Le RN ne combat pas ce système. Il ne remet pas réellement en cause l’accumulation patrimoniale, le pouvoir des actionnaires, la concentration des richesses, les profits exceptionnels ou la domination de la finance. Ses votes contre l’augmentation du SMIC, l’indexation des salaires sur l’inflation, le développement du logement social, la revalorisation des fonctionnaires, le rétablissement de l’ISF et la taxation des superprofits montrent qu’il préfère préserver l’ordre économique tout en modifiant la manière dont ses victimes sont désignées.
L’extrême droite ne supprime pas l’exploitation : elle en nationalise la cible. Elle ne met pas fin à la pénurie : elle en organise l’accès discriminatoire. Elle ne redistribue pas les richesses : elle détourne les colères vers ceux qui en possèdent le moins.
C’est pourquoi l’antifascisme ne peut pas se réduire à sauver, tous les cinq ans, un ordre politique qui entretient les causes de la catastrophe. Il doit être social, libertaire, internationaliste et anticapitaliste. Il doit refuser les fausses questions imposées par l’extrême droite.
La question n’est pas de savoir quelle population devrait accéder prioritairement à des ressources déclarées rares. La question est de savoir pourquoi une société riche accepte que le logement, les soins, l’énergie, l’alimentation et l’éducation soient soumis à la loi du profit.

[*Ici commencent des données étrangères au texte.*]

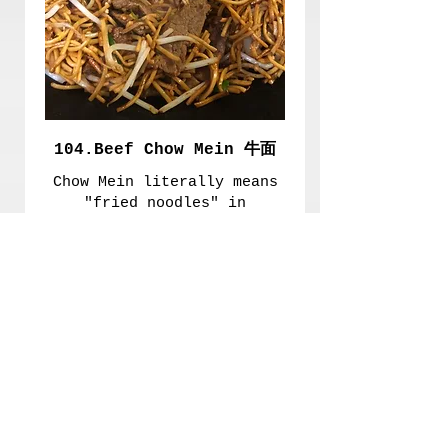
104.Beef Chow Mein 牛面
Chow Mein literally means
"fried noodles" in
Chinese. The noodles are
fried in a wok with
seasoning and different
meats and vegetables.
£8.20
Extra Meat
£1.70
Extra Mushroom 加毛
£0.70
古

La question n’est pas de savoir qui « coûte » à la nation. La question est de savoir qui accapare les richesses produites collectivement, bénéficie de l’évasion fiscale, perçoit les dividendes, privatise les biens communs et fait payer aux plus pauvres le prix de crises qu’ils n’ont pas créées.
La question n’est pas de protéger une identité nationale imaginaire. La question est de construire des formes de vie dans lesquelles des êtres différents peuvent vivre ensemble sans que leurs différences soient transformées en prétexte à leur domination.
Refuser le fascisme, c’est refuser que la peur devienne une manière de gouverner. C’est refuser que l’identité devienne un critère d’accès aux droits. C’est refuser que la misère soit administrée au lieu d’être abolie.
Il ne suffit plus de faire barrage au dernier moment. Il faut ôter au fascisme ce qui le nourrit : la précarité, l’abandon, la concurrence généralisée, le racisme institutionnel, l’isolement et la peur.
La solidarité n’est pas une sensiblerie. Elle est la condition de notre survie collective, l’intelligence de notre vulnérabilité commune et la forme concrète de notre puissance d’exister ensemble.